| BRIEF |
Word for word, retype every entry in the listing.

| DATA FOR THE TASK |
====

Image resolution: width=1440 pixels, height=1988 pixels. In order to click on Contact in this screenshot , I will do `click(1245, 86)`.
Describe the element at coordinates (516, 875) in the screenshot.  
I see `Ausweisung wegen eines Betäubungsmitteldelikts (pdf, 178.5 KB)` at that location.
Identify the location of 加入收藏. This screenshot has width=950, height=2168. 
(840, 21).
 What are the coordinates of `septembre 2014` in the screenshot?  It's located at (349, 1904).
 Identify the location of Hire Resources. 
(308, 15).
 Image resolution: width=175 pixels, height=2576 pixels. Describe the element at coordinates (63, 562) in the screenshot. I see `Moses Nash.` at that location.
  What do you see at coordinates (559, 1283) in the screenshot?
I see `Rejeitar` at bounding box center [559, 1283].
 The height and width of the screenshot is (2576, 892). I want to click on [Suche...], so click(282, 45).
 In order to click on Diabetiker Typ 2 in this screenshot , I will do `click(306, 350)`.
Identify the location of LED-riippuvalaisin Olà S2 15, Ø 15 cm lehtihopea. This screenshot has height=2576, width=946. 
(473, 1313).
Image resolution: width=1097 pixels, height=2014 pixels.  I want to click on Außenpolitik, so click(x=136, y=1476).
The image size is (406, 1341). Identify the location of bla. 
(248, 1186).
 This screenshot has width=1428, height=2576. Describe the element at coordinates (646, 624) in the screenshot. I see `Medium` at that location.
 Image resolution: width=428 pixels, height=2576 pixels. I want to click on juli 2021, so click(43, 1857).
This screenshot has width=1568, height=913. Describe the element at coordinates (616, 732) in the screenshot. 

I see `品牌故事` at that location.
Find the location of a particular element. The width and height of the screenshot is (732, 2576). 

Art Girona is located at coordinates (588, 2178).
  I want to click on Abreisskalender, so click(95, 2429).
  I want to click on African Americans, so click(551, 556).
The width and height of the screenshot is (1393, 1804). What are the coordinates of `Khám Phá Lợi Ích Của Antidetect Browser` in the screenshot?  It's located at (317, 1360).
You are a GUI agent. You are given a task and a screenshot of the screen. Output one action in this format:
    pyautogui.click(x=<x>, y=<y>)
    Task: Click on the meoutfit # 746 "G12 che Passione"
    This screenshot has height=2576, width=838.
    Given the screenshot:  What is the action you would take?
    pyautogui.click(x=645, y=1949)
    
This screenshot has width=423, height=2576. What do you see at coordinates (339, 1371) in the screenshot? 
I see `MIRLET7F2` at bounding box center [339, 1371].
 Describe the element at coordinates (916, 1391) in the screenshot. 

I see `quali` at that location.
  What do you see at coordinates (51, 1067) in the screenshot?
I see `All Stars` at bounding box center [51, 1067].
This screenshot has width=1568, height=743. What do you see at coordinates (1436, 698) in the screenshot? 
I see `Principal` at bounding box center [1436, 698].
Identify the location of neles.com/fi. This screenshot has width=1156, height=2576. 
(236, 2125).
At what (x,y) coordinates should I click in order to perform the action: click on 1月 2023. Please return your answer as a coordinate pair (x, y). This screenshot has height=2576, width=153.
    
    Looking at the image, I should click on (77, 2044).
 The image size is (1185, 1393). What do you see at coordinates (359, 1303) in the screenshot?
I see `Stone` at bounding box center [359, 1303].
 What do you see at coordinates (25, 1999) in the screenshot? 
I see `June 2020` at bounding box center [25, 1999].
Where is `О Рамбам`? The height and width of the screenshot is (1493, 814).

====

| EXERCISE RESPONSE |
Image resolution: width=1440 pixels, height=1988 pixels. In order to click on Contact in this screenshot , I will do `click(1245, 86)`.
Describe the element at coordinates (516, 875) in the screenshot.  
I see `Ausweisung wegen eines Betäubungsmitteldelikts (pdf, 178.5 KB)` at that location.
Identify the location of 加入收藏. This screenshot has width=950, height=2168. 
(840, 21).
 What are the coordinates of `septembre 2014` in the screenshot?  It's located at (349, 1904).
 Identify the location of Hire Resources. 
(308, 15).
 Image resolution: width=175 pixels, height=2576 pixels. Describe the element at coordinates (63, 562) in the screenshot. I see `Moses Nash.` at that location.
  What do you see at coordinates (559, 1283) in the screenshot?
I see `Rejeitar` at bounding box center [559, 1283].
 The height and width of the screenshot is (2576, 892). I want to click on [Suche...], so click(282, 45).
 In order to click on Diabetiker Typ 2 in this screenshot , I will do `click(306, 350)`.
Identify the location of LED-riippuvalaisin Olà S2 15, Ø 15 cm lehtihopea. This screenshot has height=2576, width=946. 
(473, 1313).
Image resolution: width=1097 pixels, height=2014 pixels.  I want to click on Außenpolitik, so click(x=136, y=1476).
The image size is (406, 1341). Identify the location of bla. 
(248, 1186).
 This screenshot has width=1428, height=2576. Describe the element at coordinates (646, 624) in the screenshot. I see `Medium` at that location.
 Image resolution: width=428 pixels, height=2576 pixels. I want to click on juli 2021, so click(43, 1857).
This screenshot has width=1568, height=913. Describe the element at coordinates (616, 732) in the screenshot. 

I see `品牌故事` at that location.
Find the location of a particular element. The width and height of the screenshot is (732, 2576). 

Art Girona is located at coordinates (588, 2178).
  I want to click on Abreisskalender, so click(95, 2429).
  I want to click on African Americans, so click(551, 556).
The width and height of the screenshot is (1393, 1804). What are the coordinates of `Khám Phá Lợi Ích Của Antidetect Browser` in the screenshot?  It's located at (317, 1360).
You are a GUI agent. You are given a task and a screenshot of the screen. Output one action in this format:
    pyautogui.click(x=<x>, y=<y>)
    Task: Click on the meoutfit # 746 "G12 che Passione"
    This screenshot has height=2576, width=838.
    Given the screenshot:  What is the action you would take?
    pyautogui.click(x=645, y=1949)
    
This screenshot has width=423, height=2576. What do you see at coordinates (339, 1371) in the screenshot? 
I see `MIRLET7F2` at bounding box center [339, 1371].
 Describe the element at coordinates (916, 1391) in the screenshot. 

I see `quali` at that location.
  What do you see at coordinates (51, 1067) in the screenshot?
I see `All Stars` at bounding box center [51, 1067].
This screenshot has width=1568, height=743. What do you see at coordinates (1436, 698) in the screenshot? 
I see `Principal` at bounding box center [1436, 698].
Identify the location of neles.com/fi. This screenshot has width=1156, height=2576. 
(236, 2125).
At what (x,y) coordinates should I click in order to perform the action: click on 1月 2023. Please return your answer as a coordinate pair (x, y). This screenshot has height=2576, width=153.
    
    Looking at the image, I should click on (77, 2044).
 The image size is (1185, 1393). What do you see at coordinates (359, 1303) in the screenshot?
I see `Stone` at bounding box center [359, 1303].
 What do you see at coordinates (25, 1999) in the screenshot? 
I see `June 2020` at bounding box center [25, 1999].
Where is `О Рамбам`? The height and width of the screenshot is (1493, 814).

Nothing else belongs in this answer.